The story begins with Arthur Kirkland, who was, first and foremost, the current Ruler and Queen of the Kingdom of Spades for the better part of four years. He was a lonely man, but would never admit it, and often sought to remedy the dull beating of his heart with traveling across his beloved country.
Many citizens would say that the Queen was a rather homely, grumpy man with a knack for politics and good blood that carried strong magic. He was rather unappealing, and rumors flew in and out of little shops that perhaps that was why the Queen would not marry – no one wanted him. But there were the few romanticists, the ones that sighed and wrote lengthy poems as they daydreamed and said, “Well, maybe he’s just waiting for the right person to come along?”
On the dawn of June first, Queen Arthur set out on his yearly trip through the Kingdom, greeting his subjects and generally keeping a good name for himself in public. This year he had chosen to go somewhere he hadn’t been – somewhere that didn’t cry out to tourists and foreigners. He went south.
Most of the Kingdom had been populated and industrialized far before some of the others in the world, and it was this technological advancement that Spades prided themselves in; they were inventers and geniuses, prospering and living more and more comfortable lives with every year (of course this never came without hardship, but the people of Spades didn’t enjoy dwelling on such negative things). So when Queen Arthur went south, he found that the prosperity of the northern capitol was scarce and few between. The land was dotted with farms and homesteads, little villages that welcomed humbly and gave them their best accommodations – which normally never amounted to even the poorest accommodations in the capitol.

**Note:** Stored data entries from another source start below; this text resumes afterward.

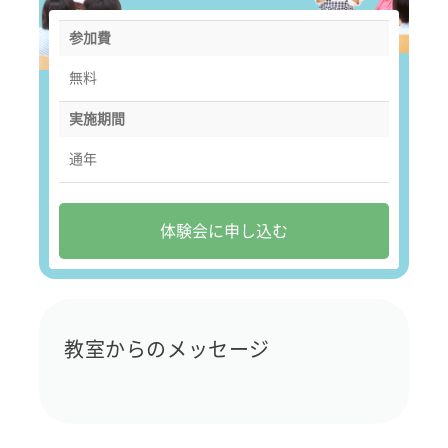
参加費
無料
実施期間
通年
体験会に申し込む
教室からのメッセージ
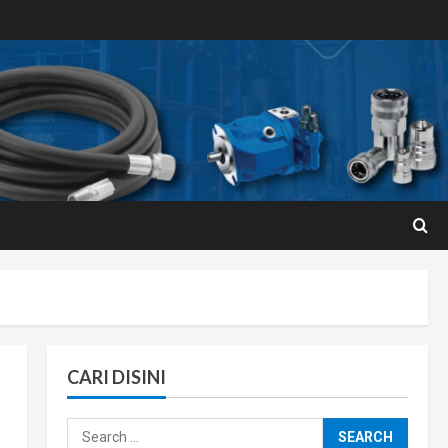
CARI DISINI
Search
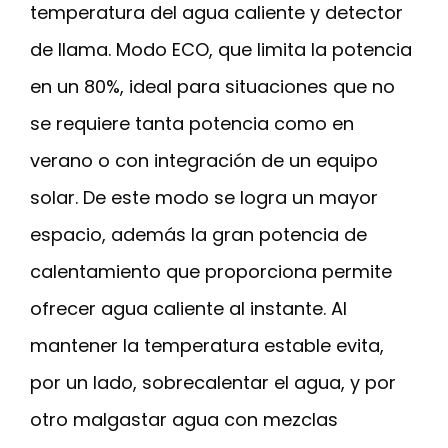
temperatura del agua caliente y detector
de llama. Modo ECO, que limita la potencia
en un 80%, ideal para situaciones que no
se requiere tanta potencia como en
verano o con integración de un equipo
solar. De este modo se logra un mayor
espacio, además la gran potencia de
calentamiento que proporciona permite
ofrecer agua caliente al instante. Al
mantener la temperatura estable evita,
por un lado, sobrecalentar el agua, y por
otro malgastar agua con mezclas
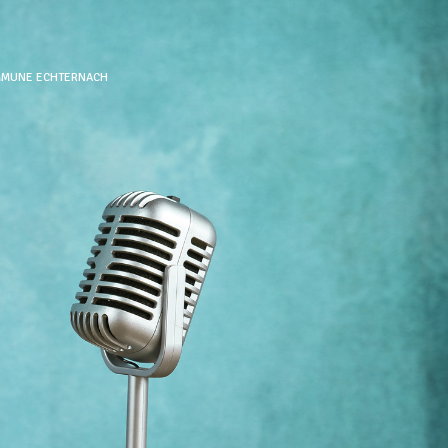
OMMUNE ECHTERNACH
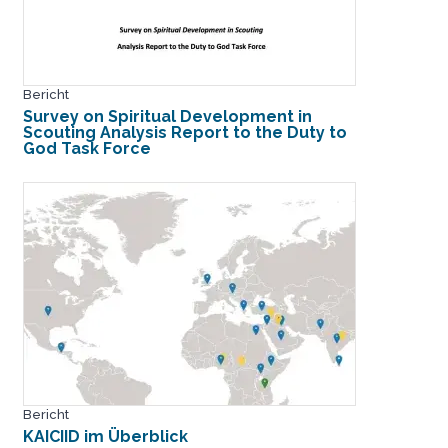
Bericht
Survey on Spiritual Development in
Scouting Analysis Report to the Duty to
God Task Force
Bericht
KAICIID im Überblick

Queen Arthur kept his lips tight as they traveled, refusing to mention how dreadfully miserable he was actually finding himself to be on this venture. The beds weren’t soft enough, the towns were too far apart, he was beginning to get saddle-rump, and he was tired of staring at crops as they rode down dusty roads. Of course he didn’t mention any of this, but he could feel his mood becoming more and more sour with every day and surely it reflected in his expression as no one seemed willing to speak freely to him.
Today they rode for almost the entire day, leaving in the early morning from a small village of farmers. The serving waitresses in the small, rickety tavern warned him and his men to not travel to the next town directly south as it was haunted. Arthur had simply scoffed at the idea of ghosts or anything of sort and plotted his course for the town, driven by curiosity and the idea that he wanted to prove such absurd superstitions wrong.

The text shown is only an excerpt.